Greta shook her head. “Always putting yourself down, Floyd. Always living in the past and clinging to your own cherished sense of inadequacy. Is it any wonder things don’t work out for you?”

“About this meeting in the bar.”

“A man was there,” Greta said. “An American: a fat man with a bad suit, a worse haircut and a very thick wallet.”

“There are always consolations. Who was he?”

“He didn’t tell any of us at first, just said he was ‘in town’ and that he’d parked his boat in the marina at Cannes. He told us he liked the band, although he made a few pointed remarks about how we needed to keep up with the times if we were ever going to ‘get ahead.’ He meant we were old-fashioned, but good at what we did.”

“I hear that a lot as well,” Floyd said.

“Well, the man kept us in drinks for the evening. But you know what those guys are like—after a few hours they barely knew what planet they were on, let alone what club they were in. With them taken care of, the man started concentrating on me. Said he was a television producer.”

“Television,” Floyd echoed, as if it was something he vaguely recalled someone mentioning once.

“It’s bigger in America than it is here,” Greta said, “and it’s growing by the year. They say that if you can afford a new auto, you can afford a new television.”

“It’ll never catch on.”

“Maybe it won’t, but the point is that I have to try. I have to see for myself if I have what it takes. The man said they’re crying out for new talent.” Greta reached into her jacket pocket and handed Floyd the business card that the television producer had given her. It was printed on good card stock, with the man’s name and business address next to a pair of silhouetted palm trees.

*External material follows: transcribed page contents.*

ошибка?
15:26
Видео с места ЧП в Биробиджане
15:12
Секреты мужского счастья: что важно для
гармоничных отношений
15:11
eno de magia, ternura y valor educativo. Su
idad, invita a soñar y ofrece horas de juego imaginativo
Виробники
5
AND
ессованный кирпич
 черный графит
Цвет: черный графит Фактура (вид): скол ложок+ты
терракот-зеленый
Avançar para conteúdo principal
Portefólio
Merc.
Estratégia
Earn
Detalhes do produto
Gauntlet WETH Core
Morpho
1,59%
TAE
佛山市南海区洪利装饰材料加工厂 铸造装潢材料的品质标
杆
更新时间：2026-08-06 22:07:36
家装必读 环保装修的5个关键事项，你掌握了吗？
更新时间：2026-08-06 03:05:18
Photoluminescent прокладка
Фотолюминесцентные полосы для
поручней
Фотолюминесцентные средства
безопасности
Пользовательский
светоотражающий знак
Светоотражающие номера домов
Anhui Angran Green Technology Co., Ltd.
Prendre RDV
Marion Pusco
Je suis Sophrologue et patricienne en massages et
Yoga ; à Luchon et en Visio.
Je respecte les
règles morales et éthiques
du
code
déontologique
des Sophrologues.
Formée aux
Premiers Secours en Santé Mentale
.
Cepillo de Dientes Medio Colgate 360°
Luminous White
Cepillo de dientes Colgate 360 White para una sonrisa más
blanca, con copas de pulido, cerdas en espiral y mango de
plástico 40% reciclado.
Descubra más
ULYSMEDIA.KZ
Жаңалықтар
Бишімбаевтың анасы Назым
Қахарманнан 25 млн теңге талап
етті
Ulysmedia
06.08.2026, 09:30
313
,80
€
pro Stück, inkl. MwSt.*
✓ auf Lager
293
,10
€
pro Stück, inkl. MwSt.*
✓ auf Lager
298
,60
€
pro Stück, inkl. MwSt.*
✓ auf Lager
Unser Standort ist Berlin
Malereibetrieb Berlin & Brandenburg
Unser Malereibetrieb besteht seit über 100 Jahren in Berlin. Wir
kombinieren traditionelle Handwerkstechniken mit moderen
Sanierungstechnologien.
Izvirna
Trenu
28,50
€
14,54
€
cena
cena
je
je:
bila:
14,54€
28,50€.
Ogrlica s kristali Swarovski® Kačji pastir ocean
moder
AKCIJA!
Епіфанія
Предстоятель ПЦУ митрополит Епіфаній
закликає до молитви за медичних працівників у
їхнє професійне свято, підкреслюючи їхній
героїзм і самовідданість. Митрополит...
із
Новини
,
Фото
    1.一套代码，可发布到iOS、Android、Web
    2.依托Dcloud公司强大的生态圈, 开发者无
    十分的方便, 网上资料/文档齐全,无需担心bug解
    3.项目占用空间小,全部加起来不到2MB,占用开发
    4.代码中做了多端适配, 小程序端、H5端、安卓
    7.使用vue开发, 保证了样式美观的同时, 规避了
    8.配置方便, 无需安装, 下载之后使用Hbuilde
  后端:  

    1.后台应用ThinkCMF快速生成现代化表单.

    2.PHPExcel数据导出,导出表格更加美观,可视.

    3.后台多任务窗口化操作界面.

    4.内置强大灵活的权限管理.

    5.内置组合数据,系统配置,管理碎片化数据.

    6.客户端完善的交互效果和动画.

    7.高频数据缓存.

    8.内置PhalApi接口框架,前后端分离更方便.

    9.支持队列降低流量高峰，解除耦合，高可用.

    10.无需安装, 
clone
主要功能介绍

Floyd scanned it for a second and gave it back to her. “Why would they want a German girl?”

“I speak their language, Floyd. And the man said there’d be novelty value in it.”

“They’ll use you up and burn you out.”

“And you’d know, would you?”

Floyd shrugged. “I’m just being realistic.”

“Then let them use me up. I’ll take that over a slow death in some dead-end jazz band, playing music that no one wants to hear any more.”

“You really know how to wound a fellow,” Floyd said.

“Look,” Greta said, “the fact is that my mind’s already made up. I’ve saved enough money to take the flying boat. I’ll give them two years. If it hasn’t happened for me by then, maybe I’ll return to Europe.”

“It’ll never be the same,” Floyd said.

“I know that, but I still have to try it. I don’t want to be lying on my own deathbed fifty years from now, in some damp old house in Paris, wondering what would have happened if I’d taken the one chance life offered me.”

“I understand,” Floyd said. “Believe me, I do. It’s your life and it’s none of my business what you do with it. But what I don’t get is why you’re telling me any of this. You still haven’t answered my earlier question. Why did you send me the letter?”